We can analyse this by looking at all the skip chains the non-rule followers will likely build. For any given length L, this can happen for chains where

• Both the first and the last producer are in the fraction f (the first needs to be to “get ahead” of the chain, the last needs to be in order to build a chain of length L
• For all prefix segments of the chain, at least 50% of the producers are in the fraction f (because using this rule, they will not follow chains that have more than 50% of skips for fear of running the main chain. The “attack” is not coordinated, so this has to apply to all prefix chains).

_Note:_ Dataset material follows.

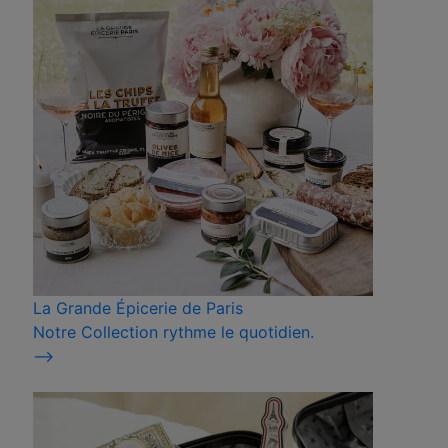
La Grande Épicerie de Paris
Notre Collection rythme le quotidien.
⟶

This does not turn out to be accessible to a direct analytic solution, but I wrote a little python program to simulate it (see below).

As we can see, up to a fraction of f<0.2, it seems to be enough to consider chains up to length 10. If we take 1% as the percentage at which a loss becomes economically relevant to the rule-following nodes, this would be reached when around f\approx 0.15 of the nodes implemented the new rule. Then we would probably see more nodes breaking away and following the new rule.

from collections import defaultdict
import matplotlib.pyplot as plt
import numpy as np

def iterate_all_chains(max_length):
    for l in range(1, max_length + 1):
        for i in range(0, 2 ** l):
            yield ("{0:0" + str(l) + "b}").format(i)

def greater_equal_half_ones(chain):
    number_of_ones = len(filter(lambda c: c == "1", chain))
    return 2 * number_of_ones >= len(chain)

def iterate_all_valid_skip_chains(max_length):
    for chain in iterate_all_chains(max_length):
        if chain[0] == "1" and chain[-1] == "1":
            if all(greater_equal_half_ones(chain[:i]) for i in range(len(chain))):
                yield chain

def skip_chain_probabilities(f, max_length):
    ret = defaultdict(float)
    for chain in iterate_all_valid_skip_chains(max_length):
        number_of_ones = len(filter(lambda c: c == "1", chain))
        number_of_zeros = len(chain) - number_of_ones
        p = f ** number_of_ones * (1 - f) ** number_of_zeros
        ret[(len(chain), number_of_zeros)] += p
    return ret

def skip_chain_expected_loss(f, max_length):
    probabilities = skip_chain_probabilities(f, max_length)
    ret = 0
    for k, p in probabilities.items():
        l, skips = k
        ret += p * skips / l
    return ret

x = np.arange(0,0.2,0.01)
y = [skip_chain_expected_loss(f, 10) for f in x]
y2 = [skip_chain_expected_loss(f, 15) for f in x]

plt.plot(x,y, label="Expected loss maxlen=10")
plt.plot(x,y2, label="Expected loss maxlen=15")
plt.legend()
plt.show()

In summary, this probably means the timestamp rule as suggested a saddle point rather than a stable equilibrium for the pure RANDAO.

What about attestation-based Casper FFG, where the chain alternates between blocks and attestations approving them, using something like GHOST as a fork choice rule?

I have an intuition that because there are so many actors participating all at once, there’s no gain to making a block earlier unless you can get an entire committee to collude with you, suggesting ~33-50% robustness, but would be good to check this.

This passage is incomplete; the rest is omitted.